## What this task involves
Nothing but the lines from the first line of the records below to the line holding "hausse importante des" belongs in the answer, copied exactly and without pictures.

*** Block opens ***

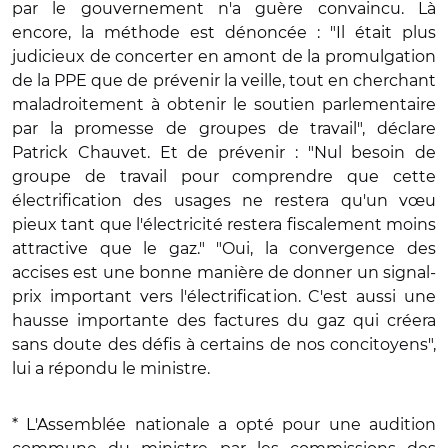
par le gouvernement n'a guère convaincu. Là
encore, la méthode est dénoncée : "Il était plus
judicieux de concerter en amont de la promulgation
de la PPE que de prévenir la veille, tout en cherchant
maladroitement à obtenir le soutien parlementaire
par la promesse de groupes de travail", déclare
Patrick Chauvet. Et de prévenir : "Nul besoin de
groupe de travail pour comprendre que cette
électrification des usages ne restera qu'un vœu
pieux tant que l'électricité restera fiscalement moins
attractive que le gaz." "Oui, la convergence des
accises est une bonne manière de donner un signal-
prix important vers l'électrification. C'est aussi une
hausse importante des factures du gaz qui créera
sans doute des défis à certains de nos concitoyens",
lui a répondu le ministre.
* L'Assemblée nationale a opté pour une audition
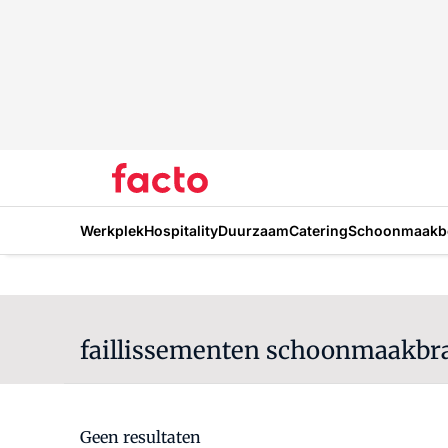
Werkplek
Hospitality
Duurzaam
Catering
Schoonmaakbe
faillissementen schoonmaakbr
Geen resultaten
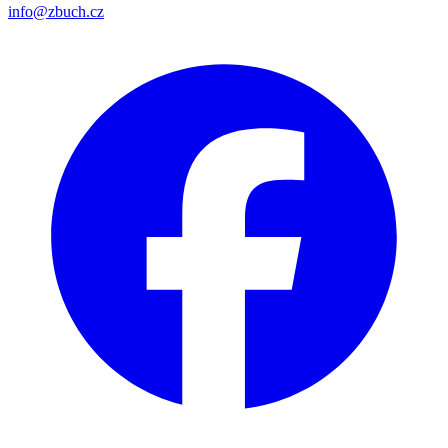
info@zbuch.cz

*** Block closes ***

## Solved problem
par le gouvernement n'a guère convaincu. Là
encore, la méthode est dénoncée : "Il était plus
judicieux de concerter en amont de la promulgation
de la PPE que de prévenir la veille, tout en cherchant
maladroitement à obtenir le soutien parlementaire
par la promesse de groupes de travail", déclare
Patrick Chauvet. Et de prévenir : "Nul besoin de
groupe de travail pour comprendre que cette
électrification des usages ne restera qu'un vœu
pieux tant que l'électricité restera fiscalement moins
attractive que le gaz." "Oui, la convergence des
accises est une bonne manière de donner un signal-
prix important vers l'électrification. C'est aussi une
hausse importante des factures du gaz qui créera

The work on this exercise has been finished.